Module 8: Packaging and Deployment
Learning Objectives
By the end of this module you will be able to:
- Explain what Execution Environments are and why they matter
- Define an EE using
execution-environment.yml(version 3) - Build an EE with
ansible-builderand test it withansible-navigator - Sign content with
ansible-signusing GPG keys - Describe the supply chain security workflow (sign → push → verify)
The Story So Far
The CoP at Parasol Tech has built a tested, linted collection, parasoltech.infrastructure, with a webserver role, Molecule integration tests, pytest unit tests, and tox-ansible orchestration. Every pull request passes quality gates before it can be merged.
But then the trouble starts. A new team member runs the webserver playbook on their laptop and gets a different result. Their local Python environment is missing a dependency. Another team member works on a different OS and gets a version conflict in ansible.posix. The staging server has an older version of ansible-core than what the team tested with.
"We tested this," Lionel says. "It passed everything."
Jordan sighs. "It passed on our machines. The staging server has a completely different Python environment."

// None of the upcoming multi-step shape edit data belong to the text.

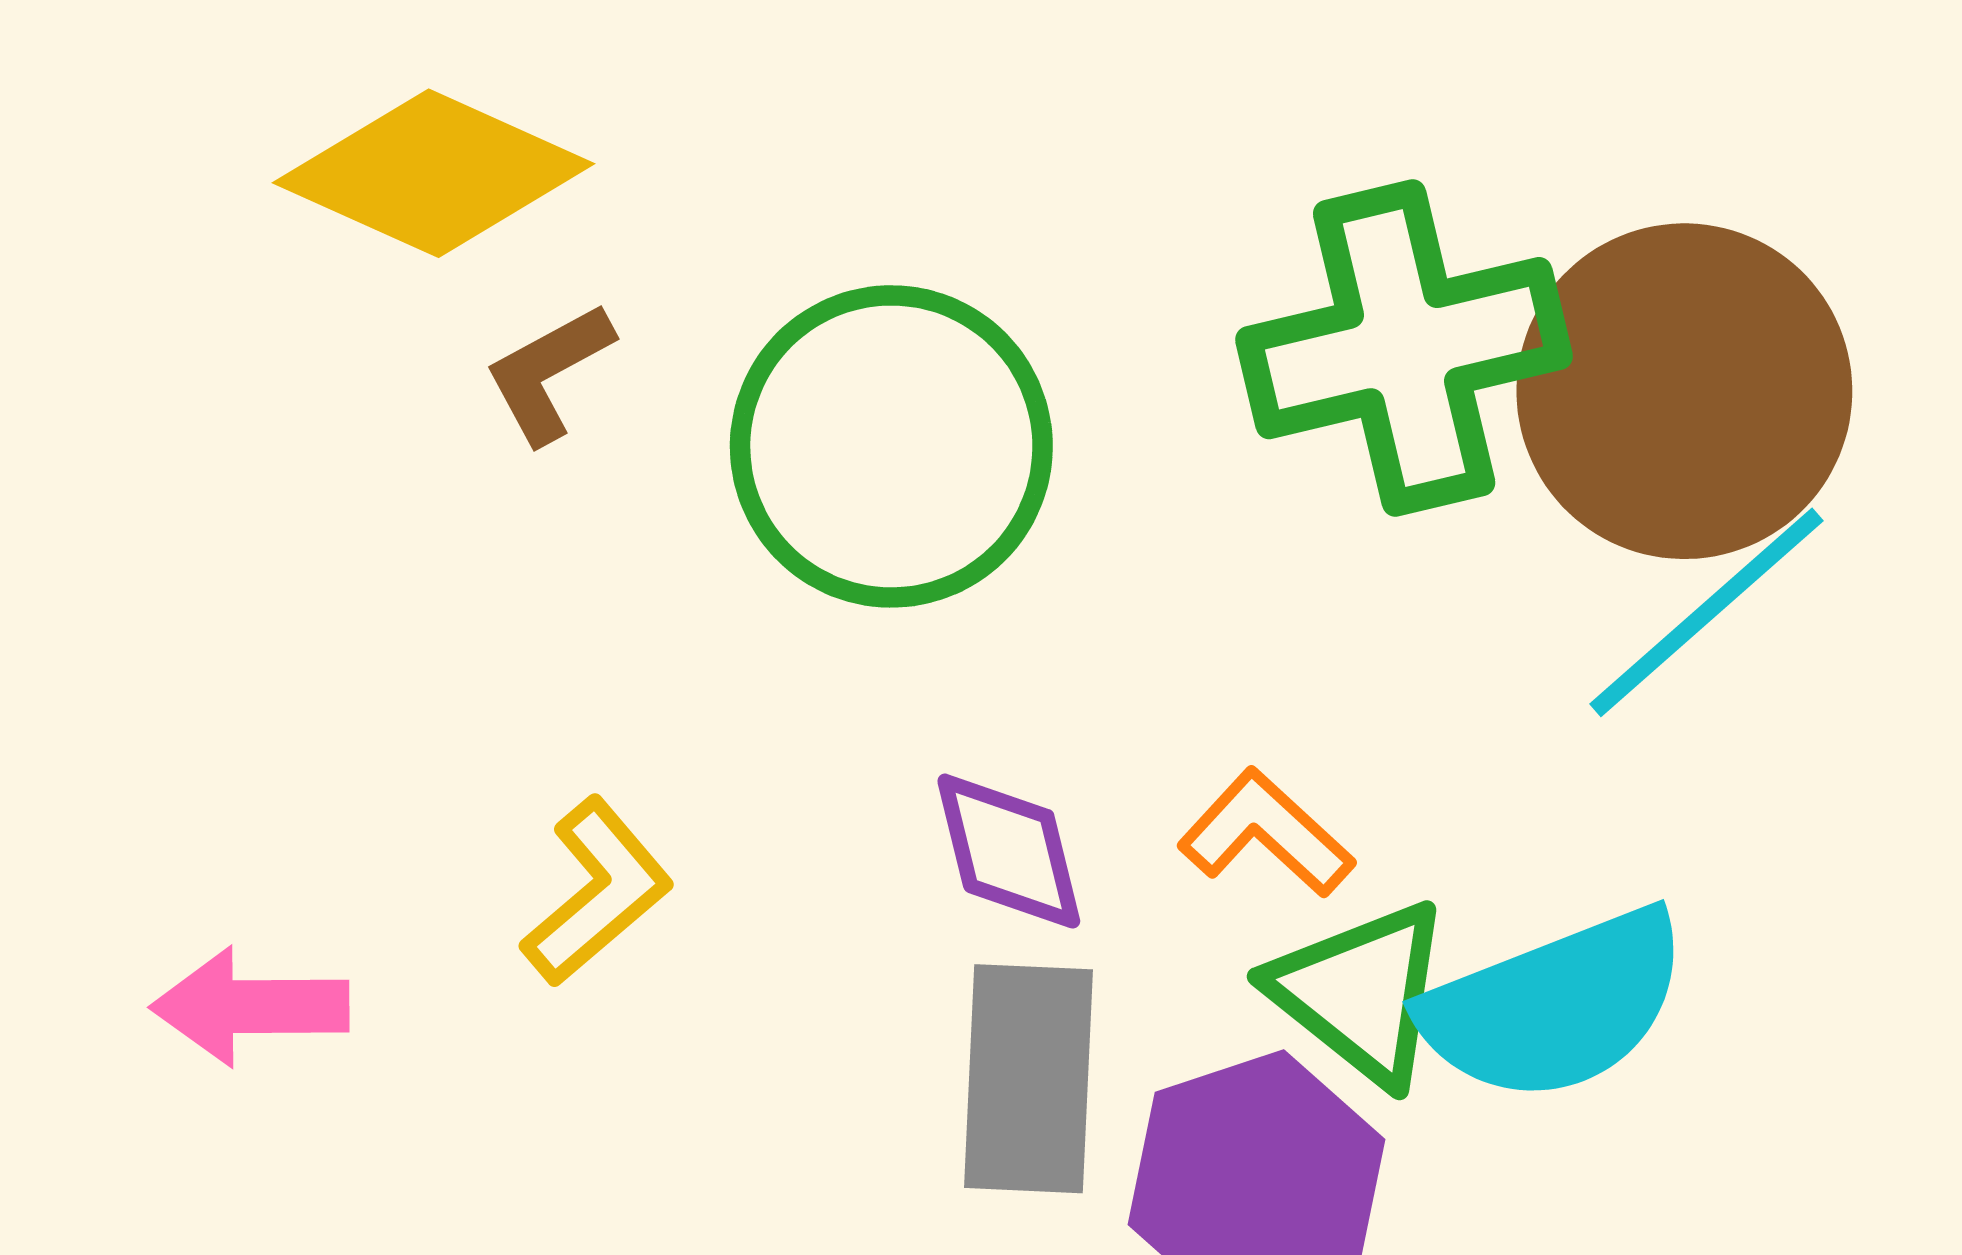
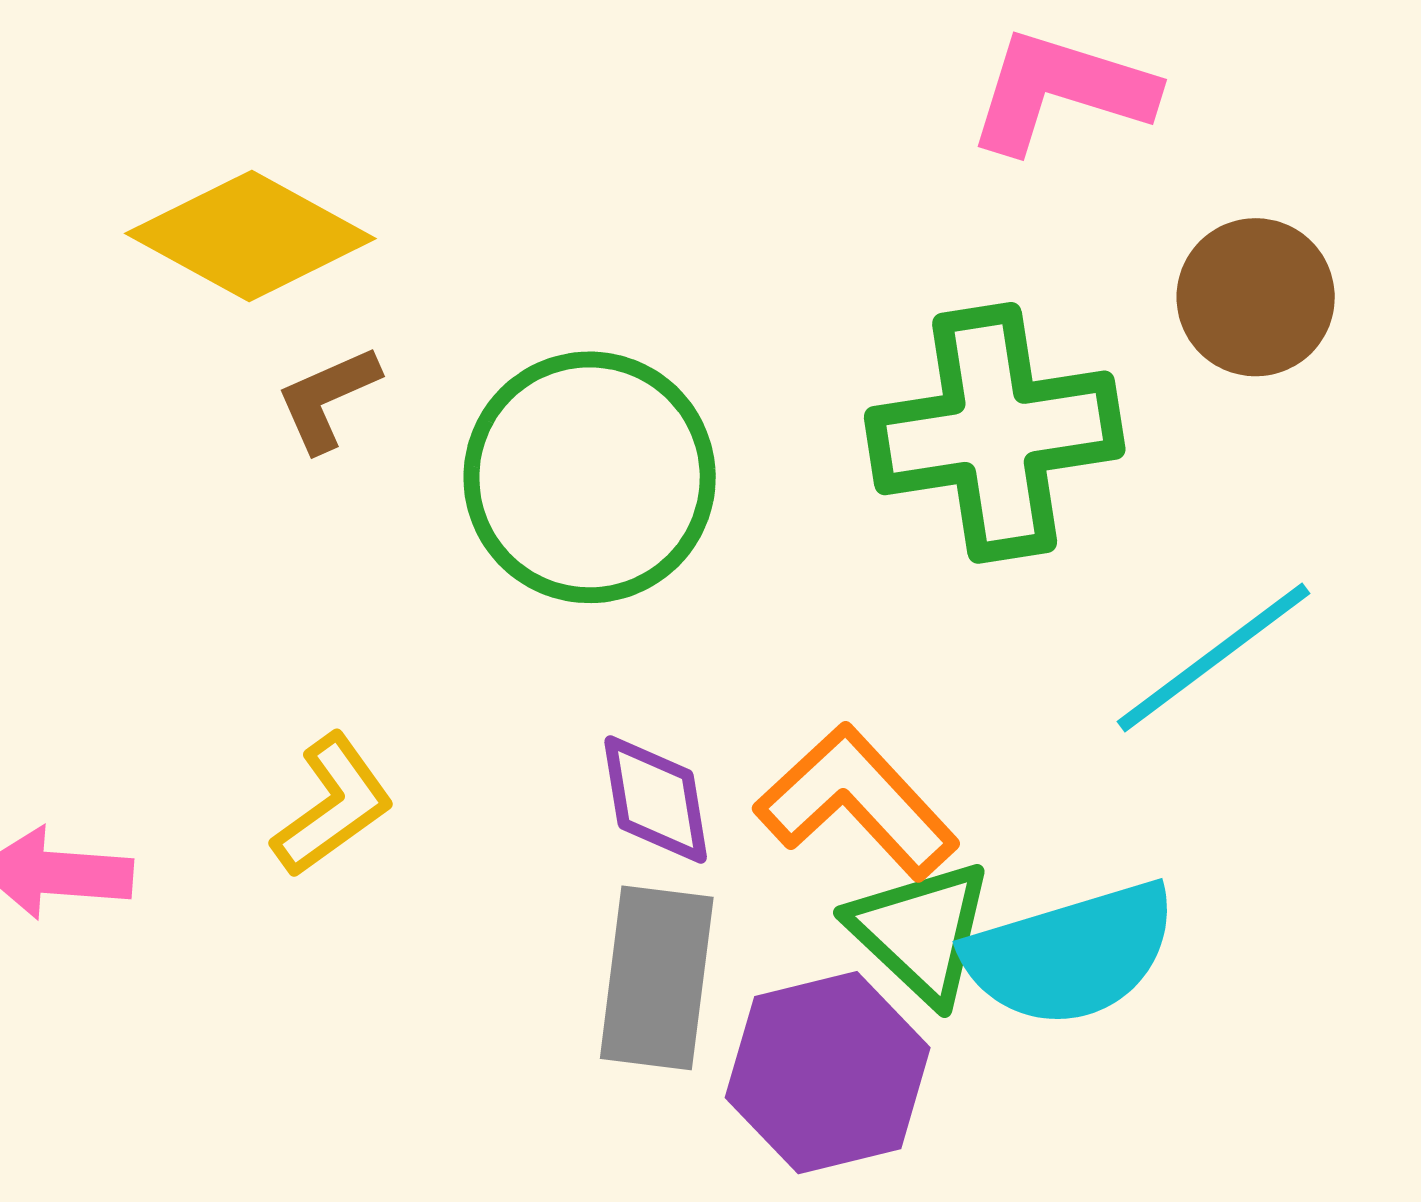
brown circle: (1684, 391) -> (1256, 297), moved, size x0.6
orange L-shape: (1266, 833) -> (857, 802), size x1.5

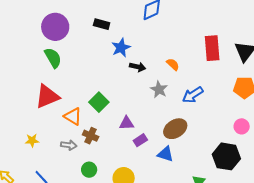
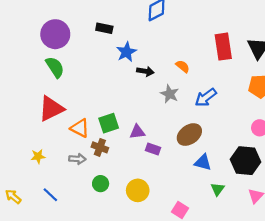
green square: (99, 102) -> (109, 123), moved, turned 30
purple rectangle: (140, 140) -> (153, 149), turned 56
blue triangle: (165, 154) -> (203, 162), moved

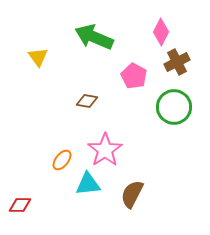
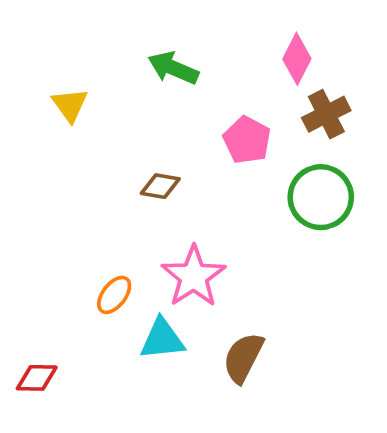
green arrow: (94, 37) -> (173, 68), size x0.7

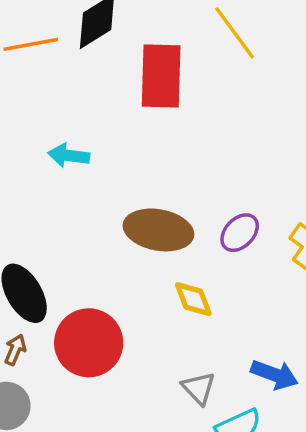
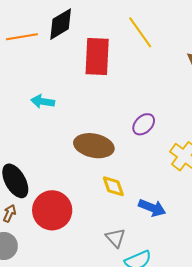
purple ellipse: (240, 233) -> (144, 124), moved
blue arrow: (274, 375) -> (152, 208), moved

The CoP identifies two problems:
- Portability: the automation works only when the execution environment matches the one the developer tested against. Every machine has different Python packages, system libraries, and Ansible versions.
- Integrity: anyone with push access to the Git repository can modify playbooks. There is no way to prove that the content running in production is the same content the CoP reviewed and approved.
The solutions: Execution Environments for portability, and content signing for integrity.
Execution Environments
An Execution Environment (EE) is a container image that bundles everything Ansible needs to run: ansible-core, Python dependencies, system packages, and collections. When you run a playbook inside an EE, the execution uses the container's environment, not whatever happens to be installed on the host machine.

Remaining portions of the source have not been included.